## Feature effect with piecewise-linear parts of different size

#### Goal
* Show that if feature effect contains both high and low resolution parts, fixed-bin size approaches fail.
  - If we choose a small K(=nof bins) => small bin size, then bin effect is very noisy (interpolation is erroneous)
  - If we choose a big K => large bin width, then we loose all high-resolution artifacts
* Show that variable-bin size can create the bins correctly



In [1]:
import sys
import os
sys.path.insert(0, os.path.abspath('..'))
import matplotlib.pyplot as plt
import ipywidgets as widgets
plt.rcParams["figure.figsize"] = (10,6)

In [2]:
import numpy as np
import examples.example_utils as utils
import feature_effect as fe

In [3]:
def create_model_params():
    def find_a(params, x_start):
        params[0]["a"] = x_start
        for i, param in enumerate(params):
            if i < len(params) - 1:
                a_next = param["a"] + (param["to"] - param["from"]) * param["b"]
                params[i + 1]["a"] = a_next

    params = [{"b":10, "from": 0., "to": 5.},
              {"b":-10, "from": 5., "to": 10.},
              {"b":0. , "from": 10., "to": 100}]

    x_start = -25.
    find_a(params, x_start)
    return params


def generate_samples(N):
    eps = 1e-05
    x1 = np.random.uniform(0., 5, size=int(N / 3))
    x2 = np.random.uniform(5, 10, size=int(N / 3))
    x3 = np.random.uniform(10, 99, size=int(N / 3))
    x = np.expand_dims(np.concatenate((np.array([0.0]), x1, x2, x3, np.array([100-eps]))), axis=-1)
    return x


In [4]:
N = 5000
noise_level = 3.
K_max_fixed = 50
K_max_var = 50
min_points_per_bin = 10

In [5]:
# set seed
seed = 4834545
np.random.seed(seed)

# define functions
model_params = create_model_params()
model = utils.create_model(model_params)
model_jac = utils.create_noisy_jacobian(model_params, noise_level, seed)

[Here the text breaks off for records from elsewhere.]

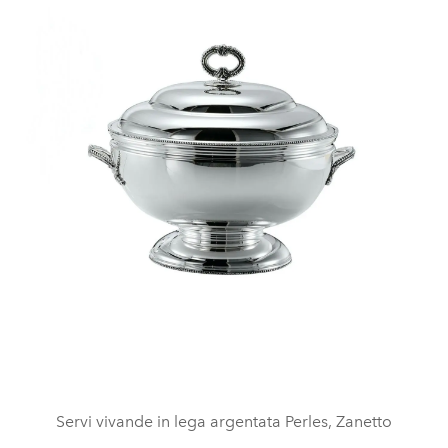
Servi vivande in lega argentata Perles, Zanetto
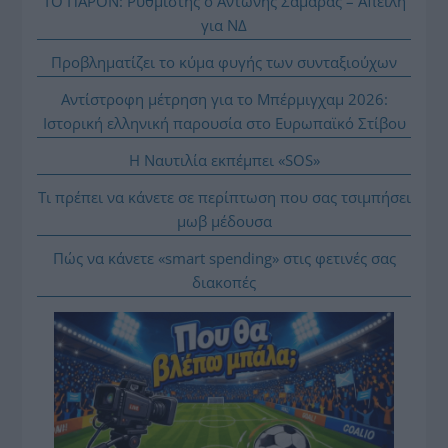
ΤΟ ΠΑΡΟΝ: Ρυθμιστής ο Αντώνης Σαμαράς – Απειλή
για ΝΔ
Προβληματίζει το κύμα φυγής των συνταξιούχων
Αντίστροφη μέτρηση για το Μπέρμιγχαμ 2026:
Ιστορική ελληνική παρουσία στο Ευρωπαϊκό Στίβου
Η Ναυτιλία εκπέμπει «SOS»
Τι πρέπει να κάνετε σε περίπτωση που σας τσιμπήσει
μωβ μέδουσα
Πώς να κάνετε «smart spending» στις φετινές σας
διακοπές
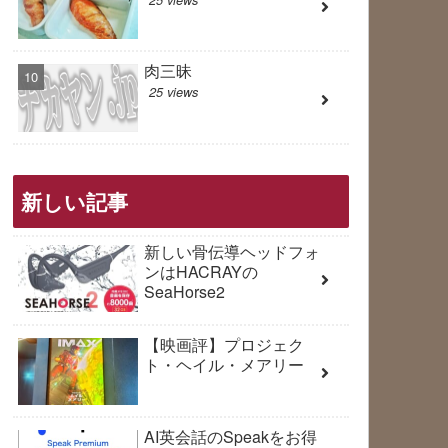
肉三昧
25 views
新しい記事
新しい骨伝導ヘッドフォ
ンはHACRAYの
SeaHorse2
【映画評】プロジェク
ト・ヘイル・メアリー
AI英会話のSpeakをお得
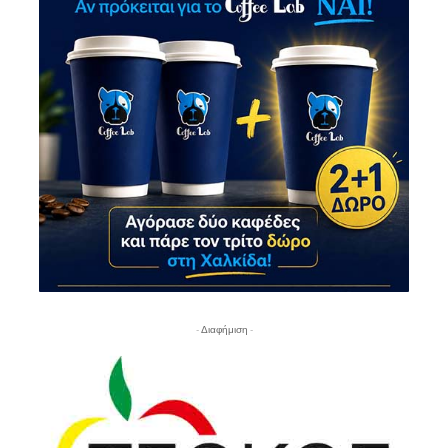
- Διαφήμιση -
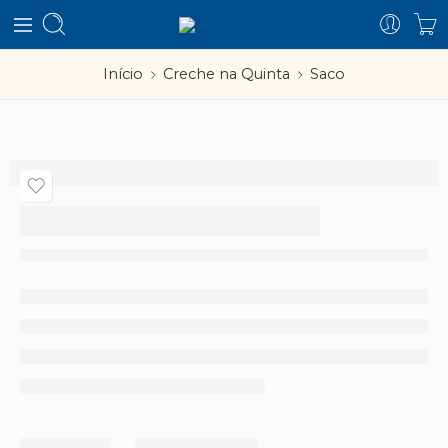
Início
Creche na Quinta
Saco
Saco
–
Partilhar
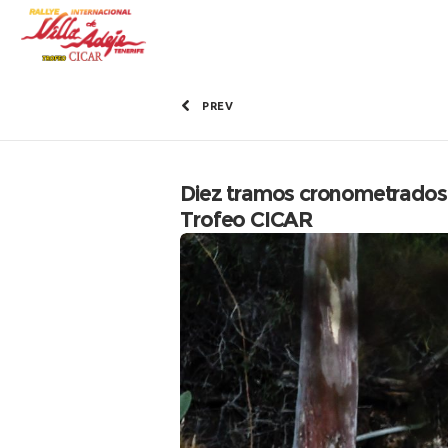
PREV
Diez tramos cronometrados y
Trofeo CICAR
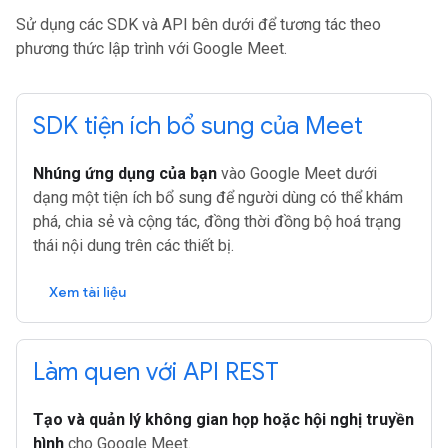
Sử dụng các SDK và API bên dưới để tương tác theo
phương thức lập trình với Google Meet.
SDK tiện ích bổ sung của Meet
Nhúng ứng dụng của bạn
vào Google Meet dưới
dạng một tiện ích bổ sung để người dùng có thể khám
phá, chia sẻ và cộng tác, đồng thời đồng bộ hoá trạng
thái nội dung trên các thiết bị.
Xem tài liệu
Làm quen với API REST
Tạo và quản lý không gian họp hoặc hội nghị truyền
hình
cho Google Meet.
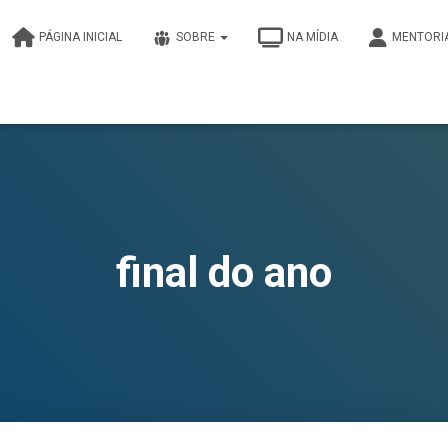
PÁGINA INICIAL
SOBRE
NA MÍDIA
MENTORI
final do ano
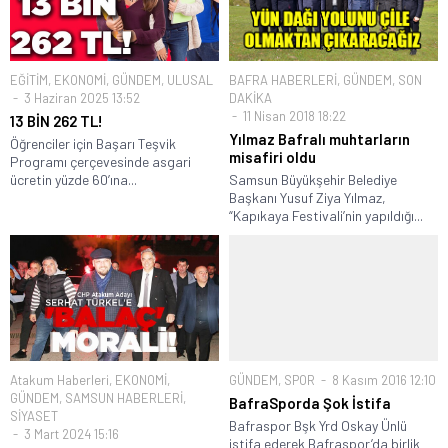
EĞİTİM
,
EKONOMİ
,
GÜNDEM
,
ULUSAL
BAFRA HABERLERİ
,
GÜNDEM
,
SON
3 Haziran 2025 13:52
DAKİKA
11 Nisan 2018 18:22
13 BİN 262 TL!
Yılmaz Bafralı muhtarların
Öğrenciler için Başarı Teşvik
misafiri oldu
Programı çerçevesinde asgari
ücretin yüzde 60’ına...
Samsun Büyükşehir Belediye
Başkanı Yusuf Ziya Yılmaz,
“Kapıkaya Festivali’nin yapıldığı...
Atakum Haberleri
,
EKONOMİ
,
GÜNDEM
,
SPOR
8 Kasım 2016 12:10
GÜNDEM
,
SAMSUN HABERLERİ
,
BafraSporda Şok İstifa
SİYASET
Bafraspor Bşk Yrd Oskay Ünlü
3 Mart 2024 15:16
istifa ederek Bafraspor’da birlik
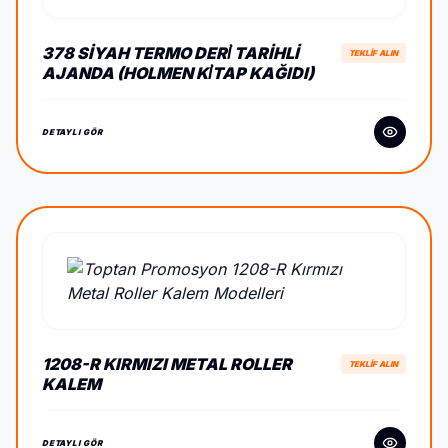
378 SIYAH TERMO DERİ TARIHLI
TEKLİF ALIN
AJANDA (HOLMEN KİTAP KAĞIDI)
DETAYLI GÖR
1208-R KIRMIZI METAL ROLLER
TEKLİF ALIN
KALEM
DETAYLI GÖR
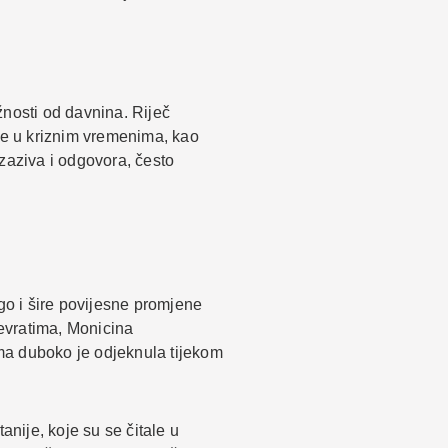
ožnosti od davnina. Riječ
stile u kriznim vremenima, kao
 zaziva i odgovora, često
go i šire povijesne promjene
evratima, Monicina
ma duboko je odjeknula tijekom
anije, koje su se čitale u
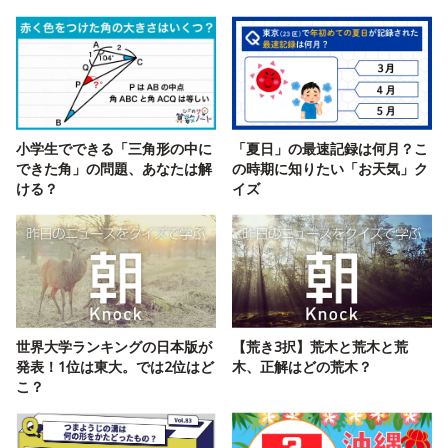
小学生でできる「三角形の中に
「夏日」の最速記録は何月？こ
できた角」の問題、あなたは解
の時期に知りたい「お天気」ク
ける？
イズ
世界大学ランキングの日本版が
【荒き3択】荒木と荒木と荒
発表！1位は東大。では2位はど
木、正解はどの荒木？
こ？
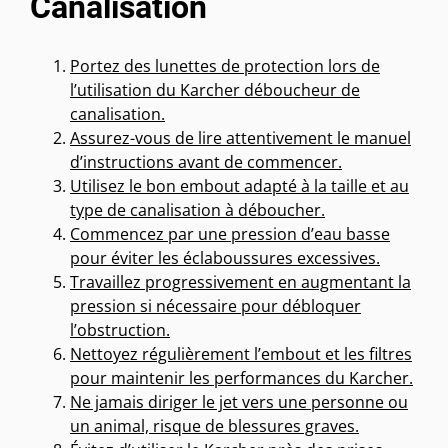
Canalisation
Portez des lunettes de protection lors de
l’utilisation du Karcher déboucheur de
canalisation.
Assurez-vous de lire attentivement le manuel
d’instructions avant de commencer.
Utilisez le bon embout adapté à la taille et au
type de canalisation à déboucher.
Commencez par une pression d’eau basse
pour éviter les éclaboussures excessives.
Travaillez progressivement en augmentant la
pression si nécessaire pour débloquer
l’obstruction.
Nettoyez régulièrement l’embout et les filtres
pour maintenir les performances du Karcher.
Ne jamais diriger le jet vers une personne ou
un animal, risque de blessures graves.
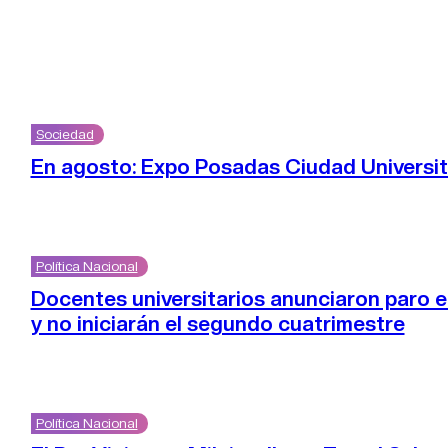
Sociedad
En agosto: Expo Posadas Ciudad Universit
Política Nacional
Docentes universitarios anunciaron paro e
y no iniciarán el segundo cuatrimestre
Política Nacional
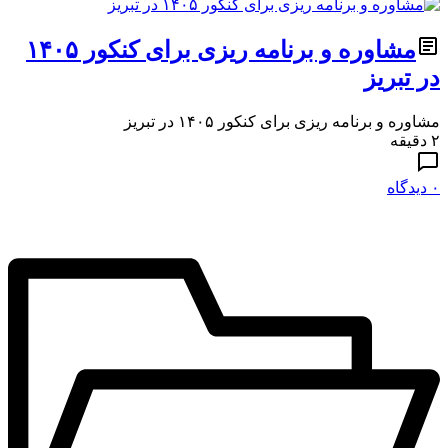
مشاوره و برنامه ریزی برای کنکور ۱۴۰۵
در تبریز
مشاوره و برنامه ریزی برای کنکور ۱۴۰۵ در تبریز
۲ دقیقه
۰ دیدگاه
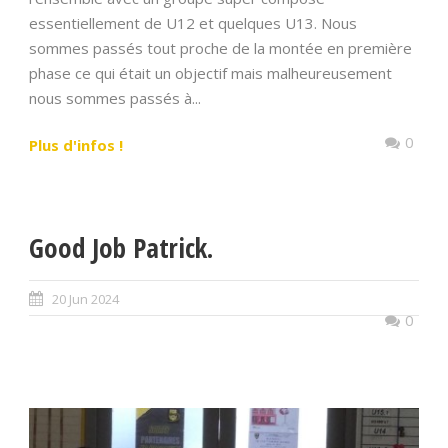
essentiellement de U12 et quelques U13. Nous
sommes passés tout proche de la montée en première
phase ce qui était un objectif mais malheureusement
nous sommes passés à...
0
Plus d'infos !
Good Job Patrick.
20 Jun 2024
0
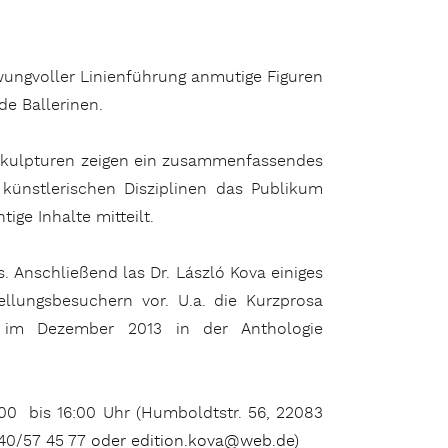
hwungvoller Linienführung anmutige Figuren
de Ballerinen.
 Skulpturen zeigen ein zusammenfassendes
 künstlerischen Disziplinen das Publikum
ge Inhalte mitteilt.
. Anschließend las Dr. László Kova einiges
ellungsbesuchern vor. U.a. die Kurzprosa
g im Dezember 2013 in der Anthologie
:00
bis 16:00 Uhr (
Humboldtstr. 56, 22083
 040/57 45 77
oder
edition.kova@web.de
)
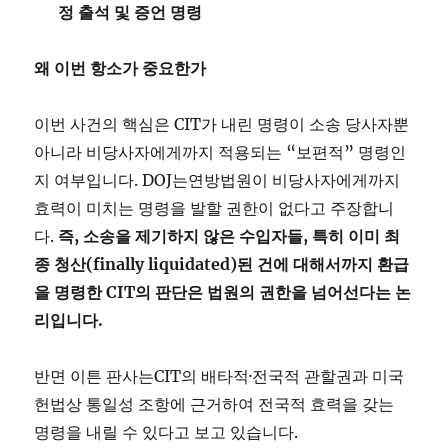
정
출석
및
증언
명령
왜
이번
항소가
중요한가
이번 사건의 핵심은 CIT가 내린 명령이 소송 당사자뿐
아니라 비당사자에게까지 적용되는 “보편적” 명령인
지 여부입니다. DOJ는연방법원이 비당사자에게까지
효력이 미치는 명령을 발할 권한이 없다고 주장합니
다.
즉, 소송을 제기하지 않은 수입자들, 특히 이미 최
종 청산(finally liquidated)된 건에 대해서까지 환급
을 명령한 CIT의 판단은 법원의 권한을 넘어선다는 논
리입니다.
반면 이튼 판사는CIT의 배타적·전국적 관할권과 미국
헌법상 통일성 조항에 근거하여 전국적 효력을 갖는
명령을 내릴 수 있다고 보고 있습니다.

# generate data and data effect
data = generate_samples(N=N)
y = model(data)
data_effect = model_jac(data)

# DALE fixed-size interactive

In [6]:
dale = fe.DALE(data=data, model=model, model_jac=model_jac)
def plot(bins):
    dale.fit(features=[0], alg_params={"nof_bins": bins})
    dale.plot(s=0, block=False, gt=model)
    plt.show()

dale_plot = widgets.interactive(plot, bins=(1, 100, 1))
dale_output = dale_plot.children[-1]
dale_output.layout.height = '400px'
dale_plot

interactive(children=(IntSlider(value=50, description='bins', min=1), Output(layout=Layout(height='400px'))), …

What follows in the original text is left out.